- [TASK DIRECTIONS]: Print the records below exactly, leaving out nothing.

Items from a dataset
|---|

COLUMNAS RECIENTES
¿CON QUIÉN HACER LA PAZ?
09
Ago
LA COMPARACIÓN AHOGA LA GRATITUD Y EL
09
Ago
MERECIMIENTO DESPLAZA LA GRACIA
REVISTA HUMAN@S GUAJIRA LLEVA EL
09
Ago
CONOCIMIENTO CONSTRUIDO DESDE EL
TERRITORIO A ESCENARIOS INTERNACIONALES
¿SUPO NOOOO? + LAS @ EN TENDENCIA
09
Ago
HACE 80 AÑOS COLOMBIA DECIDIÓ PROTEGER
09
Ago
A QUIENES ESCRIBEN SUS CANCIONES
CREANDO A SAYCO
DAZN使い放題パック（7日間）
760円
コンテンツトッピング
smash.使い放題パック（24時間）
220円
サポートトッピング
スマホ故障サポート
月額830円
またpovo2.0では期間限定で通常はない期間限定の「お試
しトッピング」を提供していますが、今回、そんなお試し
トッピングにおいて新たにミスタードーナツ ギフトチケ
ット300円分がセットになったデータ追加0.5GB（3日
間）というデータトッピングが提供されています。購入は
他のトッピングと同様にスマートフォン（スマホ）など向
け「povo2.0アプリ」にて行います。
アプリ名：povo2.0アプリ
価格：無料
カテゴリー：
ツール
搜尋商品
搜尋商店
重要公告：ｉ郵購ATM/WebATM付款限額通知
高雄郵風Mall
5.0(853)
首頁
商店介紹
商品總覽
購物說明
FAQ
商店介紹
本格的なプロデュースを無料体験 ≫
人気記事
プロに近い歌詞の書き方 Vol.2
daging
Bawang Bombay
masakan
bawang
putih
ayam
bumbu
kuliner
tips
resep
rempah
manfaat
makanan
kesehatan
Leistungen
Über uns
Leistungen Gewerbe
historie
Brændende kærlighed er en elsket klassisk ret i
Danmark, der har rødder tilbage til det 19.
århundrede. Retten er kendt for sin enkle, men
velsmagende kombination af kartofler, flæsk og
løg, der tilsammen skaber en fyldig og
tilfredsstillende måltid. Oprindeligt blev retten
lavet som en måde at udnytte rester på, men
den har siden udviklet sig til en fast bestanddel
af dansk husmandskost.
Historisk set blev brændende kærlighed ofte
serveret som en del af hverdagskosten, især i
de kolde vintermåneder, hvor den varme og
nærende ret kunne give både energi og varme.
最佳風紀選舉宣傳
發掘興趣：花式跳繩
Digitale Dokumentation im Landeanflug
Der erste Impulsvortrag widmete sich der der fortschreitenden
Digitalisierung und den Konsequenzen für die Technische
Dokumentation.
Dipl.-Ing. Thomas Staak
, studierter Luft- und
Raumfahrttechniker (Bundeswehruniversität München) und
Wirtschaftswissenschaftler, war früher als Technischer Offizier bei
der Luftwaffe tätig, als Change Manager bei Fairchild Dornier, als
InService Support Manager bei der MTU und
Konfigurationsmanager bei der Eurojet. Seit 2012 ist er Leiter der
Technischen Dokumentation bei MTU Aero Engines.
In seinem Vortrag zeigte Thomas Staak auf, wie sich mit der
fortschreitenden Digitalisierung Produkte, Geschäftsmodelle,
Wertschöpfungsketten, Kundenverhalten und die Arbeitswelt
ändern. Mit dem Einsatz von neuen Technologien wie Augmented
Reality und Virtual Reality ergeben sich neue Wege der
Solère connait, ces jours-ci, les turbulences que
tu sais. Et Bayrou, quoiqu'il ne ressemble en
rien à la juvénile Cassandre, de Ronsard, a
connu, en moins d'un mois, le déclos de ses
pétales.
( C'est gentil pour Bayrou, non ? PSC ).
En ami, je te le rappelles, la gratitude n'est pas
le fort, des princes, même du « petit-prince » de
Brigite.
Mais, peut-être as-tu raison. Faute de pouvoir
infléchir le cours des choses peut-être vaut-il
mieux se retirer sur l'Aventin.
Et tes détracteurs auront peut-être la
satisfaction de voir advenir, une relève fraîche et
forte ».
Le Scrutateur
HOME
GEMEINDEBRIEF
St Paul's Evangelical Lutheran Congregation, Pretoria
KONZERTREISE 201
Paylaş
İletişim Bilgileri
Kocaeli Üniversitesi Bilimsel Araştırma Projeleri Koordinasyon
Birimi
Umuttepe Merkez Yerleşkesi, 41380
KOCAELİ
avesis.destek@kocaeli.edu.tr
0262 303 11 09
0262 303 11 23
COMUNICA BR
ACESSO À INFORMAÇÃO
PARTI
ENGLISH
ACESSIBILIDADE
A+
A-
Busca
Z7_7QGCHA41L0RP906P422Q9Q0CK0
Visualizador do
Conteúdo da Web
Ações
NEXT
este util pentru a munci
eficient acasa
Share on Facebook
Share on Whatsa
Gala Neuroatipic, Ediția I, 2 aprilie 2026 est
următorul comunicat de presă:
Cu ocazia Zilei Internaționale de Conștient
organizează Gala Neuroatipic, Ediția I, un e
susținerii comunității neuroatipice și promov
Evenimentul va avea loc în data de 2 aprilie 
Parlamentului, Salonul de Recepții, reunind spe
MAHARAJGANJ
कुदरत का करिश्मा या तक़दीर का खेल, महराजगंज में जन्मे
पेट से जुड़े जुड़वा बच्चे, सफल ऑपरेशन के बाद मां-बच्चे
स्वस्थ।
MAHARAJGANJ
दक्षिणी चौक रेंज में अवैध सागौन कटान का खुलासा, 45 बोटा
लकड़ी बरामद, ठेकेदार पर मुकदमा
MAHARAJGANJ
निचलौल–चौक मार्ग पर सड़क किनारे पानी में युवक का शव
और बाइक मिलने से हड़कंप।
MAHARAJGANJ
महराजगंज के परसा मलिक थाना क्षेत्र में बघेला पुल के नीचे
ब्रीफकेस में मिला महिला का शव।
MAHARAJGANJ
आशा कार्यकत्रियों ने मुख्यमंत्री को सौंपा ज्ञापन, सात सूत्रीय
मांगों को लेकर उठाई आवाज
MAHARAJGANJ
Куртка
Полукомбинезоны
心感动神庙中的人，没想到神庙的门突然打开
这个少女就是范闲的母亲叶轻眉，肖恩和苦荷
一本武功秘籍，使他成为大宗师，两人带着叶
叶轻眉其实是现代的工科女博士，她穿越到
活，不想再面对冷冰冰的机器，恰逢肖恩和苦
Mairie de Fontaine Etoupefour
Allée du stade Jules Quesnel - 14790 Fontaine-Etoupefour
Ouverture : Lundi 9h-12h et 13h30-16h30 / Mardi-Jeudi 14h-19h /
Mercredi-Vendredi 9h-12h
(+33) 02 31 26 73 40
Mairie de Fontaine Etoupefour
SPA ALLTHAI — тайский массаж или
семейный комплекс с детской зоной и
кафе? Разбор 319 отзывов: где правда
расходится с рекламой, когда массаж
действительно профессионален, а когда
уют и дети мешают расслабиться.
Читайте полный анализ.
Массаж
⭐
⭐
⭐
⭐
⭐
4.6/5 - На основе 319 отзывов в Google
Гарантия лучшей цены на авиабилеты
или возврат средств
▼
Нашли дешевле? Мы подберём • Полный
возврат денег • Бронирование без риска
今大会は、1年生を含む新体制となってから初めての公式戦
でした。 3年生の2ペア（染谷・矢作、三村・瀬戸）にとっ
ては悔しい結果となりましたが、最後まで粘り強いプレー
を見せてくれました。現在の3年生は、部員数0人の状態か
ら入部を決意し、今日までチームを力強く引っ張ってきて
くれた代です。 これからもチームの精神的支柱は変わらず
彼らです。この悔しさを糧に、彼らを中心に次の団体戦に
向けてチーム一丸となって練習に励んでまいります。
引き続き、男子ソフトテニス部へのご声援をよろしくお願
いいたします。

|---|

- [EXERCISE ANSWER]:
COLUMNAS RECIENTES
¿CON QUIÉN HACER LA PAZ?
09
Ago
LA COMPARACIÓN AHOGA LA GRATITUD Y EL
09
Ago
MERECIMIENTO DESPLAZA LA GRACIA
REVISTA HUMAN@S GUAJIRA LLEVA EL
09
Ago
CONOCIMIENTO CONSTRUIDO DESDE EL
TERRITORIO A ESCENARIOS INTERNACIONALES
¿SUPO NOOOO? + LAS @ EN TENDENCIA
09
Ago
HACE 80 AÑOS COLOMBIA DECIDIÓ PROTEGER
09
Ago
A QUIENES ESCRIBEN SUS CANCIONES
CREANDO A SAYCO
DAZN使い放題パック（7日間）
760円
コンテンツトッピング
smash.使い放題パック（24時間）
220円
サポートトッピング
スマホ故障サポート
月額830円
またpovo2.0では期間限定で通常はない期間限定の「お試
しトッピング」を提供していますが、今回、そんなお試し
トッピングにおいて新たにミスタードーナツ ギフトチケ
ット300円分がセットになったデータ追加0.5GB（3日
間）というデータトッピングが提供されています。購入は
他のトッピングと同様にスマートフォン（スマホ）など向
け「povo2.0アプリ」にて行います。
アプリ名：povo2.0アプリ
価格：無料
カテゴリー：
ツール
搜尋商品
搜尋商店
重要公告：ｉ郵購ATM/WebATM付款限額通知
高雄郵風Mall
5.0(853)
首頁
商店介紹
商品總覽
購物說明
FAQ
商店介紹
本格的なプロデュースを無料体験 ≫
人気記事
プロに近い歌詞の書き方 Vol.2
daging
Bawang Bombay
masakan
bawang
putih
ayam
bumbu
kuliner
tips
resep
rempah
manfaat
makanan
kesehatan
Leistungen
Über uns
Leistungen Gewerbe
historie
Brændende kærlighed er en elsket klassisk ret i
Danmark, der har rødder tilbage til det 19.
århundrede. Retten er kendt for sin enkle, men
velsmagende kombination af kartofler, flæsk og
løg, der tilsammen skaber en fyldig og
tilfredsstillende måltid. Oprindeligt blev retten
lavet som en måde at udnytte rester på, men
den har siden udviklet sig til en fast bestanddel
af dansk husmandskost.
Historisk set blev brændende kærlighed ofte
serveret som en del af hverdagskosten, især i
de kolde vintermåneder, hvor den varme og
nærende ret kunne give både energi og varme.
最佳風紀選舉宣傳
發掘興趣：花式跳繩
Digitale Dokumentation im Landeanflug
Der erste Impulsvortrag widmete sich der der fortschreitenden
Digitalisierung und den Konsequenzen für die Technische
Dokumentation.
Dipl.-Ing. Thomas Staak
, studierter Luft- und
Raumfahrttechniker (Bundeswehruniversität München) und
Wirtschaftswissenschaftler, war früher als Technischer Offizier bei
der Luftwaffe tätig, als Change Manager bei Fairchild Dornier, als
InService Support Manager bei der MTU und
Konfigurationsmanager bei der Eurojet. Seit 2012 ist er Leiter der
Technischen Dokumentation bei MTU Aero Engines.
In seinem Vortrag zeigte Thomas Staak auf, wie sich mit der
fortschreitenden Digitalisierung Produkte, Geschäftsmodelle,
Wertschöpfungsketten, Kundenverhalten und die Arbeitswelt
ändern. Mit dem Einsatz von neuen Technologien wie Augmented
Reality und Virtual Reality ergeben sich neue Wege der
Solère connait, ces jours-ci, les turbulences que
tu sais. Et Bayrou, quoiqu'il ne ressemble en
rien à la juvénile Cassandre, de Ronsard, a
connu, en moins d'un mois, le déclos de ses
pétales.
( C'est gentil pour Bayrou, non ? PSC ).
En ami, je te le rappelles, la gratitude n'est pas
le fort, des princes, même du « petit-prince » de
Brigite.
Mais, peut-être as-tu raison. Faute de pouvoir
infléchir le cours des choses peut-être vaut-il
mieux se retirer sur l'Aventin.
Et tes détracteurs auront peut-être la
satisfaction de voir advenir, une relève fraîche et
forte ».
Le Scrutateur
HOME
GEMEINDEBRIEF
St Paul's Evangelical Lutheran Congregation, Pretoria
KONZERTREISE 201
Paylaş
İletişim Bilgileri
Kocaeli Üniversitesi Bilimsel Araştırma Projeleri Koordinasyon
Birimi
Umuttepe Merkez Yerleşkesi, 41380
KOCAELİ
avesis.destek@kocaeli.edu.tr
0262 303 11 09
0262 303 11 23
COMUNICA BR
ACESSO À INFORMAÇÃO
PARTI
ENGLISH
ACESSIBILIDADE
A+
A-
Busca
Z7_7QGCHA41L0RP906P422Q9Q0CK0
Visualizador do
Conteúdo da Web
Ações
NEXT
este util pentru a munci
eficient acasa
Share on Facebook
Share on Whatsa
Gala Neuroatipic, Ediția I, 2 aprilie 2026 est
următorul comunicat de presă:
Cu ocazia Zilei Internaționale de Conștient
organizează Gala Neuroatipic, Ediția I, un e
susținerii comunității neuroatipice și promov
Evenimentul va avea loc în data de 2 aprilie 
Parlamentului, Salonul de Recepții, reunind spe
MAHARAJGANJ
कुदरत का करिश्मा या तक़दीर का खेल, महराजगंज में जन्मे
पेट से जुड़े जुड़वा बच्चे, सफल ऑपरेशन के बाद मां-बच्चे
स्वस्थ।
MAHARAJGANJ
दक्षिणी चौक रेंज में अवैध सागौन कटान का खुलासा, 45 बोटा
लकड़ी बरामद, ठेकेदार पर मुकदमा
MAHARAJGANJ
निचलौल–चौक मार्ग पर सड़क किनारे पानी में युवक का शव
और बाइक मिलने से हड़कंप।
MAHARAJGANJ
महराजगंज के परसा मलिक थाना क्षेत्र में बघेला पुल के नीचे
ब्रीफकेस में मिला महिला का शव।
MAHARAJGANJ
आशा कार्यकत्रियों ने मुख्यमंत्री को सौंपा ज्ञापन, सात सूत्रीय
मांगों को लेकर उठाई आवाज
MAHARAJGANJ
Куртка
Полукомбинезоны
心感动神庙中的人，没想到神庙的门突然打开
这个少女就是范闲的母亲叶轻眉，肖恩和苦荷
一本武功秘籍，使他成为大宗师，两人带着叶
叶轻眉其实是现代的工科女博士，她穿越到
活，不想再面对冷冰冰的机器，恰逢肖恩和苦
Mairie de Fontaine Etoupefour
Allée du stade Jules Quesnel - 14790 Fontaine-Etoupefour
Ouverture : Lundi 9h-12h et 13h30-16h30 / Mardi-Jeudi 14h-19h /
Mercredi-Vendredi 9h-12h
(+33) 02 31 26 73 40
Mairie de Fontaine Etoupefour
SPA ALLTHAI — тайский массаж или
семейный комплекс с детской зоной и
кафе? Разбор 319 отзывов: где правда
расходится с рекламой, когда массаж
действительно профессионален, а когда
уют и дети мешают расслабиться.
Читайте полный анализ.
Массаж
⭐
⭐
⭐
⭐
⭐
4.6/5 - На основе 319 отзывов в Google
Гарантия лучшей цены на авиабилеты
или возврат средств
▼
Нашли дешевле? Мы подберём • Полный
возврат денег • Бронирование без риска
今大会は、1年生を含む新体制となってから初めての公式戦
でした。 3年生の2ペア（染谷・矢作、三村・瀬戸）にとっ
ては悔しい結果となりましたが、最後まで粘り強いプレー
を見せてくれました。現在の3年生は、部員数0人の状態か
ら入部を決意し、今日までチームを力強く引っ張ってきて
くれた代です。 これからもチームの精神的支柱は変わらず
彼らです。この悔しさを糧に、彼らを中心に次の団体戦に
向けてチーム一丸となって練習に励んでまいります。
引き続き、男子ソフトテニス部へのご声援をよろしくお願
いいたします。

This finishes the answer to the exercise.